Pyruvate-induced hypoxia reduces efficacy of radiotherapy
Hypoxia is a critical factor that determines tumor resistance to radiotherapy and some kinds of chemotherapy. Although the pyruvate-induced hypoxia is transient, the decrease in oxygen concentration may limit the efficacy of cancer therapy, if the cancer treatments are provided immediately after MRI with hyperpolarized [1-13C]pyruvate. To elucidate the effect of exogenously injected pyruvate on radiotherapy, we monitored tumor growth after X-irradiation with and without [1-13C]pyruvate injection (Figure 5). X-irradiation (12 Gy) without pyruvate administration suppressed the tumor growth for 6–7 days compared with non-treated control group which received neither X-irradiation nor pyruvate administration. When tumors were exposed to X-irradiation 30 min after [1-13C]pyruvate injection, a delay in tumor growth of 3–4 days was observed, indicating that the tumor growth delay effect of X-irradiation was compromised by [1-13C]pyruvate administration. Interestingly, the effect of pyruvate-induced decrease in tumor oxygenation on radiotherapy were observed even 5 hours after pyruvate injection, whereas tumor pO2 almost recovered to the levels before PA injection as shown in Figure 2. Secondary mechanisms such as activation of hypoxia inducible transcription factor-1 signaling during the pyruvate-induced transient hypoxia might partially contribute to the long lasting effect of pyruvate on radiotherapy in addition to the direct effect of oxygen concentration at the time of radiation.
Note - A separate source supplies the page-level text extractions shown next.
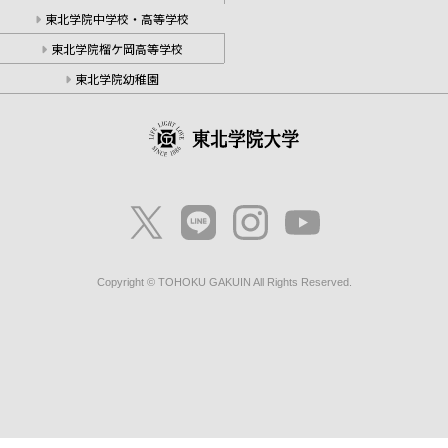
東北学院中学校・高等学校
東北学院榴ケ岡高等学校
東北学院幼稚園
Copyright © TOHOKU GAKUIN All Rights Reserved.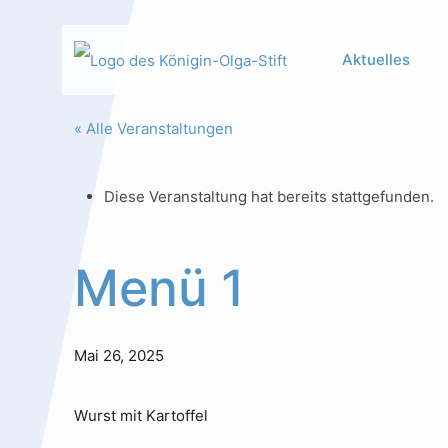
Aktuelles
« Alle Veranstaltungen
Diese Veranstaltung hat bereits stattgefunden.
Hauptinhalt
Alt + Shift + H
Speiseplan
Alt + Shift + S
Menü 1
Kalender
Alt + Shift + K
Kontakte /
Alt + Shift +
Mai 26, 2025
Sekretariat
C
Wurst mit Kartoffel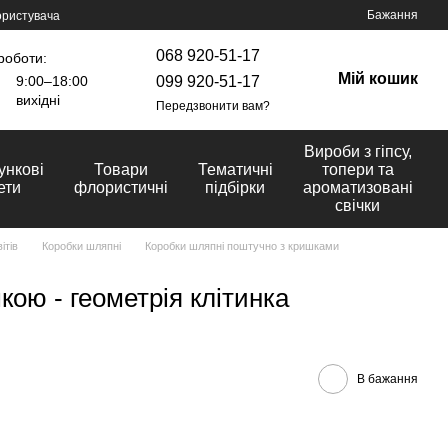
Бажання
ористувача
068 920-51-17
роботи:
Мій кошик
099 920-51-17
9:00–18:00
вихідні
Передзвонити вам?
Вироби з гіпсу,
ункові
Товари
Тематичні
топери та
ети
флористичні
підбірки
ароматизовані
свічки
ітів
Коробки шляпні
Коробки шляпні поштучно з кришками
ою - геометрія клітинка
В бажання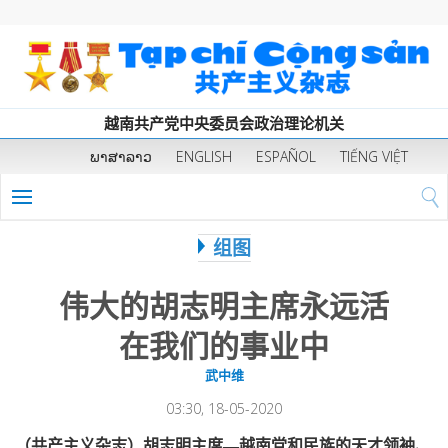
越南共产党中央委员会政治理论机关
ພາສາລາວ
ENGLISH
ESPAÑOL
TIẾNG VIỆT
组图
伟大的胡志明主席永远活
在我们的事业中
武中维
03:30, 18-05-2020
（共产主义杂志）胡志明主席—越南党和民族的天才领袖、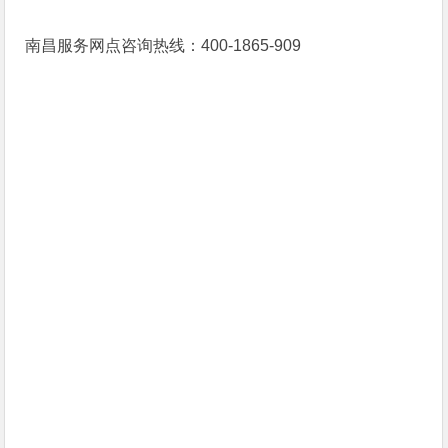
南昌服务网点咨询热线：400-1865-909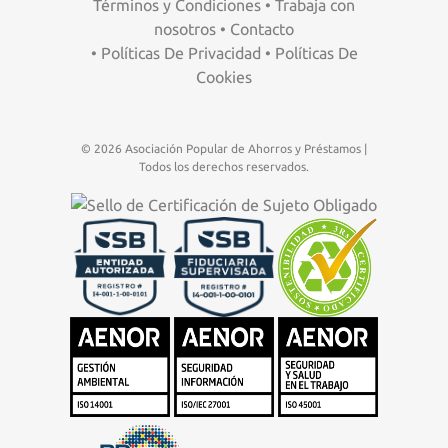
Términos y Condiciones
•
Trabaja con
nosotros
•
Contacto
•
Políticas De Privacidad
•
Políticas De
Cookies
© 2026 Asociación Popular de Ahorros y Préstamos |
Todos los derechos reservados.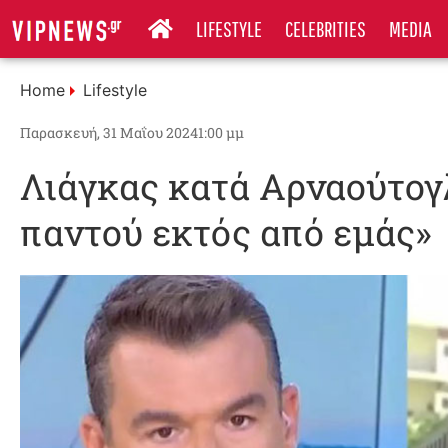
LIFESTYLE
CELEBRITIES
MEDIA
Home
Lifestyle
Παρασκευή, 31 Μαΐου 2024
1:00 μμ
Λιάγκας κατά Αρναούτογ
παντού εκτός από εμάς»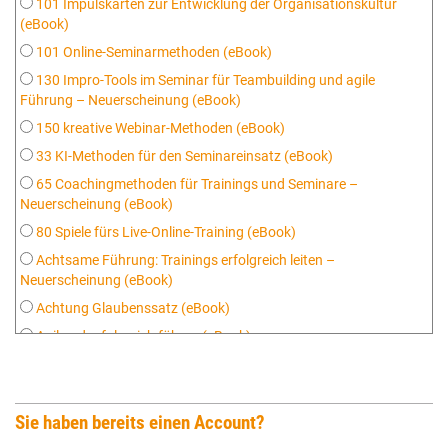
101 Impulskarten zur Entwicklung der Organisationskultur
(eBook)
101 Online-Seminarmethoden (eBook)
130 Impro-Tools im Seminar für Teambuilding und agile
Führung – Neuerscheinung (eBook)
150 kreative Webinar-Methoden (eBook)
33 KI-Methoden für den Seminareinsatz (eBook)
65 Coachingmethoden für Trainings und Seminare –
Neuerscheinung (eBook)
80 Spiele fürs Live-Online-Training (eBook)
Achtsame Führung: Trainings erfolgreich leiten –
Neuerscheinung (eBook)
Achtung Glaubenssatz (eBook)
Agil und erfolgreich führen (eBook)
Agiler Coach: Skills und Tools (eBook)
Auswahlgespräche professionell führen (eBook)
Sie haben bereits einen Account?
Berater-Marketing: Webseiten, die verkaufen (eBook)
Bildbar (eBook)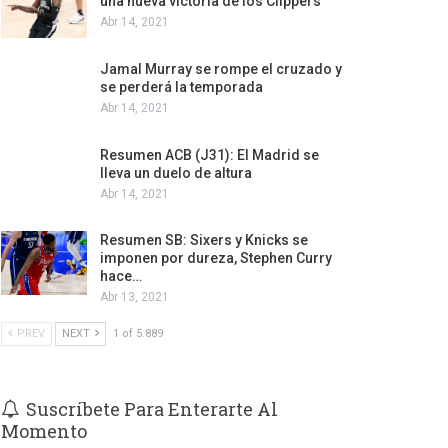
una nueva victoria de los Clippers
Abr 14, 2021
Jamal Murray se rompe el cruzado y
se perderá la temporada
Abr 14, 2021
Resumen ACB (J31): El Madrid se
lleva un duelo de altura
Abr 14, 2021
Resumen SB: Sixers y Knicks se
imponen por dureza, Stephen Curry
hace…
Abr 13, 2021
PREV
NEXT
1 of 5.889
Suscríbete Para Enterarte Al
Momento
In conclusion, injection of a bolus dose of pyruvate to tumor-bearing mice needed for hyperpolarized 13C imaging experiments can cause transient decrease in tumor pO2, and this decrease in pO2 weakens the tumor suppressive effect of X-irradiation. It should be noted that the pyruvate-induced hypoxia may provide benefit if combined with hypoxic toxins. The dose of pyruvate used in this study is at the high end of doses commonly reported in the literature of hyperpolarized pyruvate studies. Secondly, a clinical dose would likely be about an order of magnitude less (~ 0.1 mmol/kg) than the dose used in this study. Hyperpolarized [1-13C]pyruvate is a promising tool for metabolically profiling the tumor and also in monitoring tumor progression and treatment response. However, when this technique is applied clinically with cancer therapies, it is important to take into account the transient microenvironmental change such as tumor oxygenation by pyruvate injection in the range of 0.1 mmol/kg itself that may modulate the efficacy of treatments.